Kepler’s Laws

How do the planets move around the sun?

The problem is made much more difficult because we observe it from a moving platform.

horocycles

Astronomy was considered a branch of Mathematics, not part of what we would call Physics.

Early astronomers looked for mathematical explanations of the paths of the planets. They were severely hampered by the assumption that the earth was at the centre, and everything else moved around it.

Tycho BraheTycho Brahe (1546-1601) was a Danish astronomer who made detailed and meticulous measurements of the positions of the planets over a long period of time.

His measurements were used by others to try to explain the motion of the planets.

Tycho Brahe lost part of his nose in a duel.

He had a pet moose who died after drinking too much beer and falling down a flight of stairs.

He died of mercury poisoning, quite possibly murdered. One possibility is that the Danish king had him killed because he believed Tycho had an affair with the king’s mother.

Johannes Kepler

Johannes Kepler (1571-1630) was a German astronomer interested in planetary motion.

He worked as an assistant to Tycho Brahe in Prague.

There is a theory that he murdered Tycho to get his data.

Johannes Kepler

Kepler tried various schemes to explain the mystery of the planets.

At one point he tried to explain the sizes of the orbits of the planets in terms of the sizes of the “platonic solids”:

tetrahedron cube octahedron icosahedron dodecahedron

Eventually, he hit upon Kepler’s Laws. The first says that planets follow elliptical orbits.

The second is a precise formula relating the size of the orbit to the period (the time it takes the planet to go around the orbit).

The third is a precise formula involving the speed of the planet at each point in the orbit; it moves faster when it is closer to the sun.

Isaac Newton (1643 – 1727) proved Kepler’s Laws using calculus.

He invented calculus, but did not publish it for about twenty years.

He used it to prove Kepler’s Laws. The elegant proof is one of the great achievements in the history of science. It also guaranteed the importance of calculus.

Gottfried Wilhelm Leibniz1646 — 1716

After Newton invented calculus, but before he published it, Gottfried Leibniz invented it independently.

Leibniz was busy with so many projects that he did not get around to publishing his work on calculus for many years.

Eventually, he did publish.

As President, Newton appointed a committee to hear the case.

But, in fact, it was Newton himself who wrote the report.

He subsequently hounded Leibniz.

In his later life, Newton became Master of the Royal Mint. He spent his declining years hunting counterfeiters, and any unlucky enough to be caught he tortured and executed with unseemly enthusiasm.

Leibniz made a strategic blunder by applying to the Royal Society in London to adjudicate the dispute over priority. He may not have realized that Newton was President of the Royal Society.

Newton was furious, and he set out to destroy Leibniz.

An important element in Newton’s proof of Kepler’s Laws was the realization that there had to be a force (gravity) that held the planets in their orbits.

He also realized that such a force would be the same in all directions, which means that the mathematical model of the solar system has a built-in symmetry.

He exploited this symmetry to simplify the problem.

His proof of Kepler’s Laws is one of the great mathematical achievements of all time, but ironically, relating planetary motion to the force of gravity moved the subject of Astronomy from Mathematics to Physics, where it has resided ever since.

Applications of Kepler’s Laws

In 1945, Arthur C. Clarke, a writer of science fiction,invented the idea of the “geosynchronous satellite”.

His observation was that the higher up a satellite is, the longer it takes to go around the earth.

Relatively low-flying artificial satellites orbit the earth in about an hour and a half. The moon takes twenty-eight days. Somewhere in between, there should be an orbit which would take exactly twenty-four hours.
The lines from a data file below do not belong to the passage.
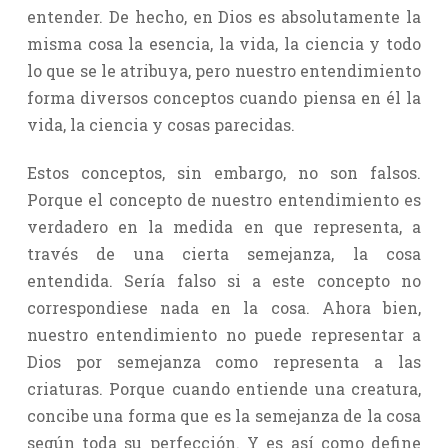
entender. De hecho, en Dios es absolutamente la
misma cosa la esencia, la vida, la ciencia y todo
lo que se le atribuya, pero nuestro entendimiento
forma diversos conceptos cuando piensa en él la
vida, la ciencia y cosas parecidas.
Estos conceptos, sin embargo, no son falsos.
Porque el concepto de nuestro entendimiento es
verdadero en la medida en que representa, a
través de una cierta semejanza, la cosa
entendida. Sería falso si a este concepto no
correspondiese nada en la cosa. Ahora bien,
nuestro entendimiento no puede representar a
Dios por semejanza como representa a las
criaturas. Porque cuando entiende una creatura,
concibe una forma que es la semejanza de la cosa
según toda su perfección. Y es así como define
Using Kepler’s Laws, it is easy to calculate that a circular orbit with a radius of about 42,000 km will have a period of 24 hours.

A satellite in such an orbit will travel around exactly once each time the earth revolves on its axis.
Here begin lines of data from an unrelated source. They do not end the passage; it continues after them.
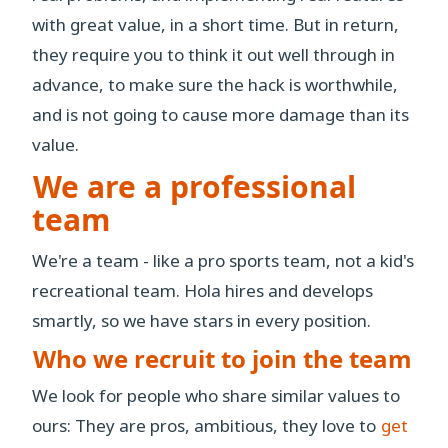
with great value, in a short time. But in return,
they require you to think it out well through in
advance, to make sure the hack is worthwhile,
and is not going to cause more damage than its
value.
We are a professional
team
We're a team - like a pro sports team, not a kid's
recreational team. Hola hires and develops
smartly, so we have stars in every position.
Who we recruit to join the team
We look for people who share similar values to
ours: They are pros, ambitious, they love to
get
From the vantage point of somebody on earth’s surface, such a satellite would appear to be stationary. Actually, it would be stationary if it lies over the equator; elsewhere it would appear to move north and south each day, but always in the same path.
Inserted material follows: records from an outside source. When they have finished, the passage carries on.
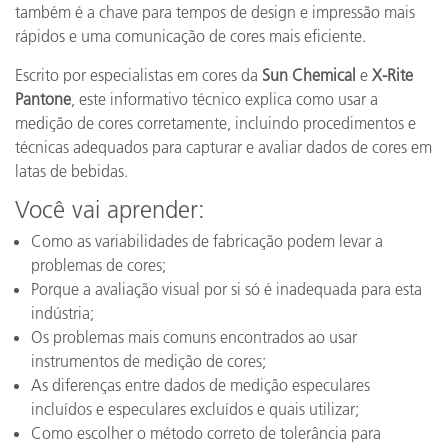
também é a chave para tempos de design e impressão mais
rápidos e uma comunicação de cores mais eficiente.
Escrito por especialistas em cores da
Sun Chemical
e
X-Rite
Pantone
, este informativo técnico explica como usar a
medição de cores corretamente, incluindo procedimentos e
técnicas adequados para capturar e avaliar dados de cores em
latas de bebidas.
Você vai aprender:
Como as variabilidades de fabricação podem levar a
problemas de cores;
Porque a avaliação visual por si só é inadequada para esta
indústria;
Os problemas mais comuns encontrados ao usar
instrumentos de medição de cores;
As diferenças entre dados de medição especulares
incluídos e especulares excluídos e quais utilizar;
Como escolher o método correto de tolerância para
A stationary satellite is ideal for communications purposes, because it can use a stationary ground antenna, as opposed to a very expensive and delicate antenna that can follow it across the sky.

This was the idea Arthur C. Clarke had in 1945.

The first geosynchronous satellite was launched in 1963, and now there are many.

Another use of Kepler’s Laws involves planets around distant stars.

If two stars form a double star, orbiting around each other, they both move.

A planet orbiting a star is much lighter than the star, so it moves much further.

But the star does still move.

From earth, we can detect the slight changes in the star’s light resulting from this motion, using the Doppler effect.

From the results, we can infer the period of the satellite, and, if we can estimate the size of the sun, we can use Kepler’s Laws to find the size of the planet’s orbit.

Hundreds of “extrasolar” planets have been discovered, most by this method or a variant of it.